Within the records that follow, count the lines containing the string "Fair". Reply only with the count.

Records from a dataset:
+ + +
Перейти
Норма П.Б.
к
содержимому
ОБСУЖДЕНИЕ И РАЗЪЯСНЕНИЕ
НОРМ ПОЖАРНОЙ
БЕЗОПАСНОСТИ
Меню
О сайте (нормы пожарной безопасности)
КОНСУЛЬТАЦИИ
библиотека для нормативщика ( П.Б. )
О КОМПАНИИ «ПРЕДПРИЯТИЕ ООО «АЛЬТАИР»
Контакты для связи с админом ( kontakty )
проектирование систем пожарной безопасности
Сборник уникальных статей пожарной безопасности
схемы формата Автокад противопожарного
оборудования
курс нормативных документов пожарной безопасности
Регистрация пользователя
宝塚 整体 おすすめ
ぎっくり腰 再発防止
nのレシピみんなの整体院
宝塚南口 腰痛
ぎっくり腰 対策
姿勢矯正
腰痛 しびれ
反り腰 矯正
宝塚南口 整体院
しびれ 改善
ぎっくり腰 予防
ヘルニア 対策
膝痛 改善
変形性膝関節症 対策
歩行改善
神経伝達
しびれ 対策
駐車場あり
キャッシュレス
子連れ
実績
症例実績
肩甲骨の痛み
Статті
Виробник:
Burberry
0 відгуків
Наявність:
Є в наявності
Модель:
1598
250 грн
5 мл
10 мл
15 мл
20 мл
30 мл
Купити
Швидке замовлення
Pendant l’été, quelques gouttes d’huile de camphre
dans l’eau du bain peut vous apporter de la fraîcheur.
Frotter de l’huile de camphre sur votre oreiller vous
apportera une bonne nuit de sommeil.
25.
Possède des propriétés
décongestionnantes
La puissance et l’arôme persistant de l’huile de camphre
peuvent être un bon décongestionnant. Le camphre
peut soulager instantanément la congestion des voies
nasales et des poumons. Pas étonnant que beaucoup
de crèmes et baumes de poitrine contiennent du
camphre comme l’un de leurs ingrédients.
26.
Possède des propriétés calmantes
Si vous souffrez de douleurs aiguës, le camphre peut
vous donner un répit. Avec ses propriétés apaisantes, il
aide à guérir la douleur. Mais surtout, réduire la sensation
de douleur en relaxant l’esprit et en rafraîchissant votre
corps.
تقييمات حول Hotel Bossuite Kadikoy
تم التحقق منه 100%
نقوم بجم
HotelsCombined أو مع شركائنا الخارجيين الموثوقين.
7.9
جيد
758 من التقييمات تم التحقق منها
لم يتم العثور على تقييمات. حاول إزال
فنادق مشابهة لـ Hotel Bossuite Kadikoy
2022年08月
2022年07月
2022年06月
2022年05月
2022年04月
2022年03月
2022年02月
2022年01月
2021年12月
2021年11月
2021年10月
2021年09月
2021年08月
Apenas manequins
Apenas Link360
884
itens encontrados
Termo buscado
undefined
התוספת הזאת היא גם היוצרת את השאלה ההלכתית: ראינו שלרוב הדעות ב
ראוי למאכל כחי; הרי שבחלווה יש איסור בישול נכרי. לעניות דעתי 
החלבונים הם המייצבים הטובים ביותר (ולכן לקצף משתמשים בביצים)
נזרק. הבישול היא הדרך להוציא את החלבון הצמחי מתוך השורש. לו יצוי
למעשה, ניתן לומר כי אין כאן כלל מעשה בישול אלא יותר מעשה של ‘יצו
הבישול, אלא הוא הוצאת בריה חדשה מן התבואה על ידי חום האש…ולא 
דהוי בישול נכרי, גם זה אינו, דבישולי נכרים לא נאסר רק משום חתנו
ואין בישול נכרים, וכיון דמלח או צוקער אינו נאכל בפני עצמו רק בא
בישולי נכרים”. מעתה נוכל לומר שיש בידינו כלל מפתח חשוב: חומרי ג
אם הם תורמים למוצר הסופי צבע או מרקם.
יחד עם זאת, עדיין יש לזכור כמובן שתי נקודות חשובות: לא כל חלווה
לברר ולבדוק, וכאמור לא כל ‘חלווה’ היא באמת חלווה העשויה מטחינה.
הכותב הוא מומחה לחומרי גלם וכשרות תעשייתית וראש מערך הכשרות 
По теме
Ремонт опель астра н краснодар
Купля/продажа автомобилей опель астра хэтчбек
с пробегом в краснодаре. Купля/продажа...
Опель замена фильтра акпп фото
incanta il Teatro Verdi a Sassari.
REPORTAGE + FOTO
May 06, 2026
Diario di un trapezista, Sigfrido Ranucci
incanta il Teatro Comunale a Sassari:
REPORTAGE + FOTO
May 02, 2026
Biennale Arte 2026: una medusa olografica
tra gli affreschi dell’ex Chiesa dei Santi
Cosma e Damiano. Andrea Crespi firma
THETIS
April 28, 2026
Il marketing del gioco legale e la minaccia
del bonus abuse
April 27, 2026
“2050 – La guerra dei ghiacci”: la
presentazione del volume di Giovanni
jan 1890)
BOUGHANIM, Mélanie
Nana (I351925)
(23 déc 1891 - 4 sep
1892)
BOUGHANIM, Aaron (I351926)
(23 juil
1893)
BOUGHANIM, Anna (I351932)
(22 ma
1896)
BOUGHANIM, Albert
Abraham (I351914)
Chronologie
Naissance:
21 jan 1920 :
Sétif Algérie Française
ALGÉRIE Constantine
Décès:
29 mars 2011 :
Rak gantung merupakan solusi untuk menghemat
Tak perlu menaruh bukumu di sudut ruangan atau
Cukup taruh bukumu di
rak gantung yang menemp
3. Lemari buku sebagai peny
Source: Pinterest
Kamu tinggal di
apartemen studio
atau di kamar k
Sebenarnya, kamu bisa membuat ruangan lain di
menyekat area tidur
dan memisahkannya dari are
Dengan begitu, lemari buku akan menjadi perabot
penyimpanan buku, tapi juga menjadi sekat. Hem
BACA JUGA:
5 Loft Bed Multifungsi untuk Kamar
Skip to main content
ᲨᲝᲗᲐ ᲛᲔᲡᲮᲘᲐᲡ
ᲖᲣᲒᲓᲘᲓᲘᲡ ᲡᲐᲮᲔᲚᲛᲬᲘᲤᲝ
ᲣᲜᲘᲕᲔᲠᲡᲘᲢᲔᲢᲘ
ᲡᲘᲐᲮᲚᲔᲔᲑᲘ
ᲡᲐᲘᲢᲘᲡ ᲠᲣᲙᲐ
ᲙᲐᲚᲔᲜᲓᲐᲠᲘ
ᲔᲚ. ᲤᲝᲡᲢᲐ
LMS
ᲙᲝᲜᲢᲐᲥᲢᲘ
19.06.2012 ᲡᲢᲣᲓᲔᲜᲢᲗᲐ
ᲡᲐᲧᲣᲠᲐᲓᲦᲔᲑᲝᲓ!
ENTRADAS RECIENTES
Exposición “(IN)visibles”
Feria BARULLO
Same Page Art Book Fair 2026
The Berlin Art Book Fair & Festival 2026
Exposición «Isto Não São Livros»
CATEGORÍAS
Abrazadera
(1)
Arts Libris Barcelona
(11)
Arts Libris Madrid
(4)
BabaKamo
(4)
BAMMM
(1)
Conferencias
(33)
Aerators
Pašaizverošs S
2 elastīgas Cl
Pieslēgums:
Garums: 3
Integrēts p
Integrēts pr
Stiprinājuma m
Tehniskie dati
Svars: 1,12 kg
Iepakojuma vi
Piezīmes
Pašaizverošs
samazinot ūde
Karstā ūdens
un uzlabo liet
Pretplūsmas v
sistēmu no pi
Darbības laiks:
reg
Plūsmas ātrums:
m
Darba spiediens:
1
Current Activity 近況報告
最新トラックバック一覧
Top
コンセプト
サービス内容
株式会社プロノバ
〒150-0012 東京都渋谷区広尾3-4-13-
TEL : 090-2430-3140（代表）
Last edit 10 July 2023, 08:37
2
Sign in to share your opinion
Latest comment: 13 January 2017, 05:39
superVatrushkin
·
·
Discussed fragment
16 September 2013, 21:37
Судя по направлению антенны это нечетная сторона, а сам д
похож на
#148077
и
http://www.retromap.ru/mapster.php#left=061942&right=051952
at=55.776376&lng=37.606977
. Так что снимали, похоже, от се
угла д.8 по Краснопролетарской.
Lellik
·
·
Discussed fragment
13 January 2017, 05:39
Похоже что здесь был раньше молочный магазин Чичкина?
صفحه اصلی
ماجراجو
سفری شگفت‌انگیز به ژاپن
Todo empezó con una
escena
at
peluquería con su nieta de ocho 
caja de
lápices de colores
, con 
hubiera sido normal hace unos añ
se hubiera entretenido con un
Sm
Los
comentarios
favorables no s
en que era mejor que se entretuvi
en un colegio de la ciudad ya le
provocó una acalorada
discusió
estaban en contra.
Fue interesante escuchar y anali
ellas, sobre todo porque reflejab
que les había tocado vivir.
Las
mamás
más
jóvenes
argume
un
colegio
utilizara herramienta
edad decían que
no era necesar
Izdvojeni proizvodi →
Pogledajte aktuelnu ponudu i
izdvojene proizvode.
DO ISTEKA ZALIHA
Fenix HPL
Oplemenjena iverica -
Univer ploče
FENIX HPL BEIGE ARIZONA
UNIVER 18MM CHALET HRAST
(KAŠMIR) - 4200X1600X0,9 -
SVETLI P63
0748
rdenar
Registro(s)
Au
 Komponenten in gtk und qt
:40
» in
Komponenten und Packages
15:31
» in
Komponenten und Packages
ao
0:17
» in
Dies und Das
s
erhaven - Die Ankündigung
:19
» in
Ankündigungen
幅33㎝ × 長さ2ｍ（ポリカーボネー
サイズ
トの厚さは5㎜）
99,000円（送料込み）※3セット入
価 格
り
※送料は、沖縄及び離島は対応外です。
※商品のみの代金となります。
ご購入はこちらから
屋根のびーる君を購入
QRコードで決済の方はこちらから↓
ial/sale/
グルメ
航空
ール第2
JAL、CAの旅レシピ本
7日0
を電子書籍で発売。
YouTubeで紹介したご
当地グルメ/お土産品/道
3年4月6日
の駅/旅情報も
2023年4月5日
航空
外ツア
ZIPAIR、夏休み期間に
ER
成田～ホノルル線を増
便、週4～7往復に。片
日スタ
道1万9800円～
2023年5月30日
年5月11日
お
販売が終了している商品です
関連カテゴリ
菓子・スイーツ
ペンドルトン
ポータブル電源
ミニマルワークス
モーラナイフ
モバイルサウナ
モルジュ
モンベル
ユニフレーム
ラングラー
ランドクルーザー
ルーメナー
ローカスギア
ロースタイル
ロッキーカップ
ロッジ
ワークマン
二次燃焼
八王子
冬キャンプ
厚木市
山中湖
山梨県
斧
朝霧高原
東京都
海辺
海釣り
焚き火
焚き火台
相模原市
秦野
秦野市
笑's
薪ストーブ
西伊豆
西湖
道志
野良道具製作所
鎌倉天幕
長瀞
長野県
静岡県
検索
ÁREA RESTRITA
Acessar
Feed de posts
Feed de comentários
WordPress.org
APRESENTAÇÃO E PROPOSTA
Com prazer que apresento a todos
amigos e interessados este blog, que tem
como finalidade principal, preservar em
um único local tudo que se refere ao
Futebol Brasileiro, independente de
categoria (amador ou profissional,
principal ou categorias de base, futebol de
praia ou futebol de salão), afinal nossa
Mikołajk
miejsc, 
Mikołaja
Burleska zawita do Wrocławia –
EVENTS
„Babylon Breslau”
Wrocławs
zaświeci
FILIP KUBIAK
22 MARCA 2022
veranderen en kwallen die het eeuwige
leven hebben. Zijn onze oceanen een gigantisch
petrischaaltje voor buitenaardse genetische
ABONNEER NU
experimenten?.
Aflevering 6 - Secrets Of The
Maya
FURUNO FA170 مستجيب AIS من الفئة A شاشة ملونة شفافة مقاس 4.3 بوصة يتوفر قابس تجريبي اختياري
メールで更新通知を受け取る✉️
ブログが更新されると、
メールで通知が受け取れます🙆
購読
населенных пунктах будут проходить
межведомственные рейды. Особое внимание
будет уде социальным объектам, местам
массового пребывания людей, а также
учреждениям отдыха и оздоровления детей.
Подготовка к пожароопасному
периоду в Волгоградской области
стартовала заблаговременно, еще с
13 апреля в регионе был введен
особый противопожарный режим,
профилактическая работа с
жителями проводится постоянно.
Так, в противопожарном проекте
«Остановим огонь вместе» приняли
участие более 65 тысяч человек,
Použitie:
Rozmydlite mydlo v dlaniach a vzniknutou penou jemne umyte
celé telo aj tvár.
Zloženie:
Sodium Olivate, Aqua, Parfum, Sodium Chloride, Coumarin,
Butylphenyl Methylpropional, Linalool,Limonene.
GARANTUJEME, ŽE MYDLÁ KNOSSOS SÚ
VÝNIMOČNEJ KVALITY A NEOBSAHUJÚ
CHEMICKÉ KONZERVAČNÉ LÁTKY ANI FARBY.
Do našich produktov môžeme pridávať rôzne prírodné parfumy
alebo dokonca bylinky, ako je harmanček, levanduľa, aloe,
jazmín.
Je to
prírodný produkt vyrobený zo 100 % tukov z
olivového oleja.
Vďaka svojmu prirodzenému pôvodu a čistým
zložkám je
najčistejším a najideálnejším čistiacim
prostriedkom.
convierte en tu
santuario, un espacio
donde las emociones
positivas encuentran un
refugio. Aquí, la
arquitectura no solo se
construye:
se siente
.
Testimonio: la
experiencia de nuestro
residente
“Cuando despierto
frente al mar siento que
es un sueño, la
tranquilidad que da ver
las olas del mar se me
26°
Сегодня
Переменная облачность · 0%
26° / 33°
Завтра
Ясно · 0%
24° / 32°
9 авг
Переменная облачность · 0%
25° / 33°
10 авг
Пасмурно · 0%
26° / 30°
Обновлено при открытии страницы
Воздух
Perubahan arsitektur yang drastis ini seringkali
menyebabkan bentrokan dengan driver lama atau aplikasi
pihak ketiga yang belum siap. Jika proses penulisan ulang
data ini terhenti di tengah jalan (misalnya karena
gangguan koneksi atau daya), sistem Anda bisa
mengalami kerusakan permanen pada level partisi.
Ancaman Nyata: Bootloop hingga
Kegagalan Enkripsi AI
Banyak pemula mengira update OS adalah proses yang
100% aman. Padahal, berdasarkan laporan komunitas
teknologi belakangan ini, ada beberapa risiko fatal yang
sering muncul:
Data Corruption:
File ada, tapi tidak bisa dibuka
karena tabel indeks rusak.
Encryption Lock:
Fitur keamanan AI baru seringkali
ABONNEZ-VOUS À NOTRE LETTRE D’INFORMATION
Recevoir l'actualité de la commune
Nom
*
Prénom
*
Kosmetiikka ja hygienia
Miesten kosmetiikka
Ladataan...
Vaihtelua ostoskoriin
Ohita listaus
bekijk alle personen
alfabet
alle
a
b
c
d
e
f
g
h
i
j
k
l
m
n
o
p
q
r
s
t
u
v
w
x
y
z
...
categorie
+ + +
Output of the task
2